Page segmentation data
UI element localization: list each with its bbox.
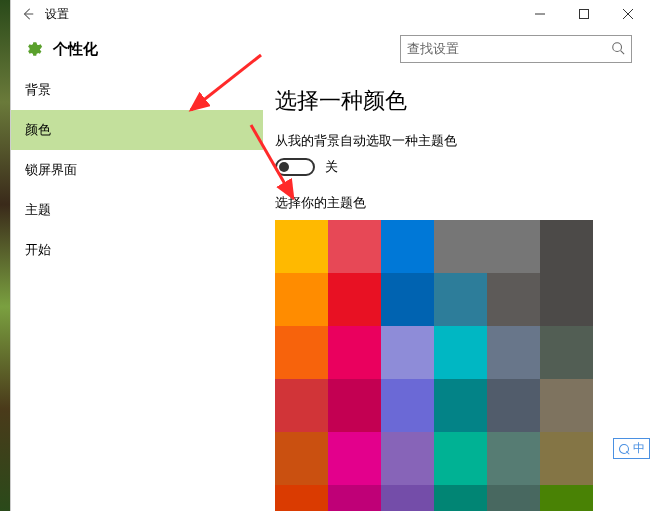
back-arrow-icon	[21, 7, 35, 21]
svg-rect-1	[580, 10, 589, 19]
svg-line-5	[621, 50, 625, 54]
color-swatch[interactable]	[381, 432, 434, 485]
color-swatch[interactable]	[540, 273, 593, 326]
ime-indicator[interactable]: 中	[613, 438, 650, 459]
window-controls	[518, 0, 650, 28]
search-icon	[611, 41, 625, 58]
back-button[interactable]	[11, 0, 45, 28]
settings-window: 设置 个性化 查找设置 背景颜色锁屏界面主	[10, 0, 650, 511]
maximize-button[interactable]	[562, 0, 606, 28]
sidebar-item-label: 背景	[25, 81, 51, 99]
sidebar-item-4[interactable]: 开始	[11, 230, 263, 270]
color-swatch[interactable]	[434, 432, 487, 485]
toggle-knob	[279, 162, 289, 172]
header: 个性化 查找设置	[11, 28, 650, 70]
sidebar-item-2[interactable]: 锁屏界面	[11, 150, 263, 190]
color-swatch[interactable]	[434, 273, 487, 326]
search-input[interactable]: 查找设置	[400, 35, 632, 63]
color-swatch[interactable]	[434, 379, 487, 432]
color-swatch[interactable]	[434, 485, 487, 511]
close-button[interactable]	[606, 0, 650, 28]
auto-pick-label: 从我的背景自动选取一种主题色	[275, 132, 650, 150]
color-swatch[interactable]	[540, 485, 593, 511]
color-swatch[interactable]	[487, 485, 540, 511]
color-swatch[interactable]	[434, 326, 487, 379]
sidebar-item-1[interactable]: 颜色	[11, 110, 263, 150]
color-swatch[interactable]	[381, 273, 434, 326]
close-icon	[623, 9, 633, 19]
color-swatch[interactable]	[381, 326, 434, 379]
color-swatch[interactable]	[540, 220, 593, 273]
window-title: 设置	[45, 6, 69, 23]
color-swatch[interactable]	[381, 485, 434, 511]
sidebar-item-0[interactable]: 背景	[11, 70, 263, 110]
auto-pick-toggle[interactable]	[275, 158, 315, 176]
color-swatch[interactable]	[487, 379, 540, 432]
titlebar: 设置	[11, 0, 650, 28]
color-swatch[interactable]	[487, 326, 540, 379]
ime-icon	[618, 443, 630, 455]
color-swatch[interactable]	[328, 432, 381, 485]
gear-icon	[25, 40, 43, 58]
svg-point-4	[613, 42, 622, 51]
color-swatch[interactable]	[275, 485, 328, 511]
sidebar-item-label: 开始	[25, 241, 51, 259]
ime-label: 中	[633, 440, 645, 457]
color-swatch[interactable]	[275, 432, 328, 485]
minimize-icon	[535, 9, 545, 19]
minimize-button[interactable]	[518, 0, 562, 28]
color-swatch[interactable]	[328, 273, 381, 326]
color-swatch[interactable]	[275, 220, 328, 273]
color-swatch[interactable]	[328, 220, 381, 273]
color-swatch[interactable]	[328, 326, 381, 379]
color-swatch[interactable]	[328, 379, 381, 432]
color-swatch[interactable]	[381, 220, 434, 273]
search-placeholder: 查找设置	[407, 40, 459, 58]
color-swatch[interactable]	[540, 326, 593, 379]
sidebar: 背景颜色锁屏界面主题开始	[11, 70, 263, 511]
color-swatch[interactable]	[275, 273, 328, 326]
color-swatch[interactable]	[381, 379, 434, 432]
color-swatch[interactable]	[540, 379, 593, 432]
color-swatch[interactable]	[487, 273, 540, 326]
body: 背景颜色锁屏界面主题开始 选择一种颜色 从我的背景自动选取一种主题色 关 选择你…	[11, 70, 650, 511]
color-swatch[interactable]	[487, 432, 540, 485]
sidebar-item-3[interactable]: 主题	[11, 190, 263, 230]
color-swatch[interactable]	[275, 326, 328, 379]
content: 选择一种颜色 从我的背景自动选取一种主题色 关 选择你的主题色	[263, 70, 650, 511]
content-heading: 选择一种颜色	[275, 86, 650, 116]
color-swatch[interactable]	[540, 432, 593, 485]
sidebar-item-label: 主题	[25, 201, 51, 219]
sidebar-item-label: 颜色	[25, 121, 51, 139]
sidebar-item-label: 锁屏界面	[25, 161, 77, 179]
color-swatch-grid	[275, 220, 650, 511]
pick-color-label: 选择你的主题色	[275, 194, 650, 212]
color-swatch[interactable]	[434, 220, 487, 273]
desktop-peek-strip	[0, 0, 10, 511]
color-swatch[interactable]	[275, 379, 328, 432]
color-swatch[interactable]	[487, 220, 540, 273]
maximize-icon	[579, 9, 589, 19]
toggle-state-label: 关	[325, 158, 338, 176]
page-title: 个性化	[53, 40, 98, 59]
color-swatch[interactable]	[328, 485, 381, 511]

## PROBLEM TO SOLVE
Leave out the pictures and give the rest of the records again exactly.

## EXERCISE OUTPUT
UI element localization: list each with its bbox.
back-arrow-icon	[21, 7, 35, 21]
svg-rect-1	[580, 10, 589, 19]
svg-line-5	[621, 50, 625, 54]
color-swatch[interactable]	[381, 432, 434, 485]
color-swatch[interactable]	[540, 273, 593, 326]
ime-indicator[interactable]: 中	[613, 438, 650, 459]
window-controls	[518, 0, 650, 28]
search-icon	[611, 41, 625, 58]
back-button[interactable]	[11, 0, 45, 28]
settings-window: 设置 个性化 查找设置 背景颜色锁屏界面主	[10, 0, 650, 511]
maximize-button[interactable]	[562, 0, 606, 28]
sidebar-item-label: 背景	[25, 81, 51, 99]
sidebar-item-4[interactable]: 开始	[11, 230, 263, 270]
color-swatch[interactable]	[434, 432, 487, 485]
toggle-knob	[279, 162, 289, 172]
header: 个性化 查找设置	[11, 28, 650, 70]
sidebar-item-2[interactable]: 锁屏界面	[11, 150, 263, 190]
color-swatch[interactable]	[434, 273, 487, 326]
search-input[interactable]: 查找设置	[400, 35, 632, 63]
color-swatch[interactable]	[434, 379, 487, 432]
color-swatch[interactable]	[434, 485, 487, 511]
close-button[interactable]	[606, 0, 650, 28]
auto-pick-label: 从我的背景自动选取一种主题色	[275, 132, 650, 150]
color-swatch[interactable]	[540, 485, 593, 511]
color-swatch[interactable]	[487, 485, 540, 511]
color-swatch[interactable]	[434, 326, 487, 379]
sidebar-item-1[interactable]: 颜色	[11, 110, 263, 150]
color-swatch[interactable]	[381, 273, 434, 326]
close-icon	[623, 9, 633, 19]
color-swatch[interactable]	[381, 326, 434, 379]
color-swatch[interactable]	[540, 220, 593, 273]
window-title: 设置	[45, 6, 69, 23]
color-swatch[interactable]	[381, 485, 434, 511]
sidebar-item-0[interactable]: 背景	[11, 70, 263, 110]
auto-pick-toggle[interactable]	[275, 158, 315, 176]
color-swatch[interactable]	[487, 379, 540, 432]
titlebar: 设置	[11, 0, 650, 28]
color-swatch[interactable]	[487, 326, 540, 379]
ime-icon	[618, 443, 630, 455]
color-swatch[interactable]	[328, 432, 381, 485]
gear-icon	[25, 40, 43, 58]
svg-point-4	[613, 42, 622, 51]
color-swatch[interactable]	[275, 485, 328, 511]
sidebar-item-label: 开始	[25, 241, 51, 259]
ime-label: 中	[633, 440, 645, 457]
color-swatch[interactable]	[275, 432, 328, 485]
minimize-icon	[535, 9, 545, 19]
minimize-button[interactable]	[518, 0, 562, 28]
color-swatch[interactable]	[328, 273, 381, 326]
color-swatch[interactable]	[275, 220, 328, 273]
color-swatch[interactable]	[328, 220, 381, 273]
color-swatch[interactable]	[328, 326, 381, 379]
color-swatch[interactable]	[328, 379, 381, 432]
color-swatch[interactable]	[381, 220, 434, 273]
search-placeholder: 查找设置	[407, 40, 459, 58]
color-swatch[interactable]	[540, 326, 593, 379]
sidebar: 背景颜色锁屏界面主题开始	[11, 70, 263, 511]
color-swatch[interactable]	[275, 273, 328, 326]
color-swatch[interactable]	[381, 379, 434, 432]
color-swatch[interactable]	[540, 379, 593, 432]
color-swatch[interactable]	[487, 273, 540, 326]
body: 背景颜色锁屏界面主题开始 选择一种颜色 从我的背景自动选取一种主题色 关 选择你…	[11, 70, 650, 511]
color-swatch[interactable]	[487, 432, 540, 485]
sidebar-item-3[interactable]: 主题	[11, 190, 263, 230]
color-swatch[interactable]	[275, 326, 328, 379]
content: 选择一种颜色 从我的背景自动选取一种主题色 关 选择你的主题色	[263, 70, 650, 511]
content-heading: 选择一种颜色	[275, 86, 650, 116]
color-swatch[interactable]	[540, 432, 593, 485]
sidebar-item-label: 主题	[25, 201, 51, 219]
sidebar-item-label: 颜色	[25, 121, 51, 139]
sidebar-item-label: 锁屏界面	[25, 161, 77, 179]
color-swatch-grid	[275, 220, 650, 511]
pick-color-label: 选择你的主题色	[275, 194, 650, 212]
color-swatch[interactable]	[434, 220, 487, 273]
desktop-peek-strip	[0, 0, 10, 511]
color-swatch[interactable]	[275, 379, 328, 432]
color-swatch[interactable]	[487, 220, 540, 273]
maximize-icon	[579, 9, 589, 19]
toggle-state-label: 关	[325, 158, 338, 176]
page-title: 个性化	[53, 40, 98, 59]
color-swatch[interactable]	[328, 485, 381, 511]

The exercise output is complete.